|
|
|
|
|
by justinlloyd
1280 days ago
|
|
I was playing Diablo 3 one evening (I use my real name), and the guy who I was grouped with was streaming on Twitch. Reasonably big name streamer. He looked up my name, found my personal resume website, played the small game on there. His viewers play the game. It is just some super simple stupid little space invaders game. Next day I wake up to several hundred emails in my inbox from various people just randomly talking about game dev and software development. Several trolls of course. Couple of "are you interested in a job?" pings. An interesting phenomenon. |
|
It's important that it's authentic though as people can see right through someone's BS. In your situation you were simply playing a game you liked, which is about as authentic as it gets. There are a lot of people out there grinding away at something they don't necessarily enjoy, for the end goal of making money or success, which sounds terrible to me. I'd much rather grind away at something I truly enjoyed and where it's a win/win whether success comes with it or not.
In my younger and very introverted days I accidentally figured this phenom out.

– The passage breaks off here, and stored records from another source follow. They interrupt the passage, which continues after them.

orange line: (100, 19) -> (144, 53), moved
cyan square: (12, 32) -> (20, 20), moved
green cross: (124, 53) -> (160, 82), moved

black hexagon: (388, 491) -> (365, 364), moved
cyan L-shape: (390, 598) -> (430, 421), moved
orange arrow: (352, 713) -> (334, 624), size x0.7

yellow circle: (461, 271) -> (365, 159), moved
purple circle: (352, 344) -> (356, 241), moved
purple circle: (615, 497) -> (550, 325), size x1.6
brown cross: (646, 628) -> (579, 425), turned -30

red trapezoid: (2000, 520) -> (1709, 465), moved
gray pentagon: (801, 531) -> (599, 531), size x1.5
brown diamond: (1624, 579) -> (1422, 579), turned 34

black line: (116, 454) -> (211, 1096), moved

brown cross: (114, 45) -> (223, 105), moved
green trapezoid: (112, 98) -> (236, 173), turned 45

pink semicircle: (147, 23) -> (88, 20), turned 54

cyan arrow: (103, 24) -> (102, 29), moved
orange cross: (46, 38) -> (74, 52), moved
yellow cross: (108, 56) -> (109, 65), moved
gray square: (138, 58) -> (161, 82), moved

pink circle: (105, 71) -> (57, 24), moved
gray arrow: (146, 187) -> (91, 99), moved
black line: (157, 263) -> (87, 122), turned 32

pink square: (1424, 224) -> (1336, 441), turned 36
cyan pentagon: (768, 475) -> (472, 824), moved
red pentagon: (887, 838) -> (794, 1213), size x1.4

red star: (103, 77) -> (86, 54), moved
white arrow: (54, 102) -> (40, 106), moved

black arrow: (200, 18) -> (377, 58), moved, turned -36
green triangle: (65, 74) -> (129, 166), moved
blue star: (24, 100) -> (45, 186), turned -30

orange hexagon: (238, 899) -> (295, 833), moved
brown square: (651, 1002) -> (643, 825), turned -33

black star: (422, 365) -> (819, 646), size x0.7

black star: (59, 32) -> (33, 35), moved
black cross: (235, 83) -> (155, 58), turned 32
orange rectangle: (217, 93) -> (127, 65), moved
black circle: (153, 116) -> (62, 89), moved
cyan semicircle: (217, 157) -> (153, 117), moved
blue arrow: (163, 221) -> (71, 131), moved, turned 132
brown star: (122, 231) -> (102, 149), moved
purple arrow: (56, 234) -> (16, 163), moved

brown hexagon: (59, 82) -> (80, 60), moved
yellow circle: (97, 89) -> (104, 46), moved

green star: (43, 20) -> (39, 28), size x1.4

I was on a BBS site for a couple years, just hanging out with people with the same interest (motorcycle riding/racing). This led to IRL meetups, which led to me riding for a professional motorcycle racing team, where I lived my dream racing fully built Superbikes for several years. There was some luck involved of course, but it would have never happened if I hadn't participated authentically on some random website.
Since learning this important life lesson I've applied the same philosophy to my professional life. At this point I've had enough "lucky" situations happen where it's affirmed my opinion of statistics at play.